Стук копыт приближался, теперь он был уже явственно слышен. А я мучился, охваченный беспокойством, прикидывая, где кроется ошибка. Вдруг, словно молнией, меня осенило: ландыши! Они же не могут пахнуть, на дворе осень. Много месяцев они, ландыши, уже не цветут, их листья ты мог видеть на склонах – желтенькие и нежно-коричневые листочки. Но только я это подумал – ландыши запахли во сто крат сильнее, кружа голову, и мне оставалось полагать, что случилось невозможное: они расцвели осенью. Так оно и было: мироздание покачнулось, что-то случилось с мировой гармонией (слава богу, позже, с восходом солнца, выяснилось, что все идет по старинке, и это происшествие лишний раз доказало, как страшится наша природа всяких новшеств и перемен). И вот, пока душа моя училась таким образом стойкости, всадник все приближался и приближался, словно некий гений тьмы, и не оставалось сомнений, что едет он ко мне, потому что никаких других усадеб в этом краю не было. Мне оставалось ждать, надеясь, что ранний визит рассеет мою хандру. Вы только подумайте, на что способен холодный ночной воздух: аромат ландышей!

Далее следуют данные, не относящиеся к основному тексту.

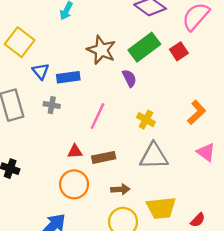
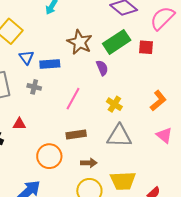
red square: (179, 51) -> (146, 47), turned 35
red triangle: (75, 151) -> (19, 124), moved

Я слышал, как Он привязывает коня к коновязи, слышал, как храпит Его усталый конь, но не видел, каков Он с лица и каково Его животное. Я не знал, что Ему от меня нужно, но оставался в постели, преступая свой долг в любое время суток вскакивать и спешить туда, где я нужен. Он не обошел дом, не вошел через калитку, но перепрыгнул через изгородь прямо в сад, и теперь я видел Его силуэт, приближающийся к моему раскрытому окну.

– Батюшка Пялужис! – вполголоса позвал Он, не осмеливаясь нарушить священную тишину ночи. – Я пришел к тебе по важному делу.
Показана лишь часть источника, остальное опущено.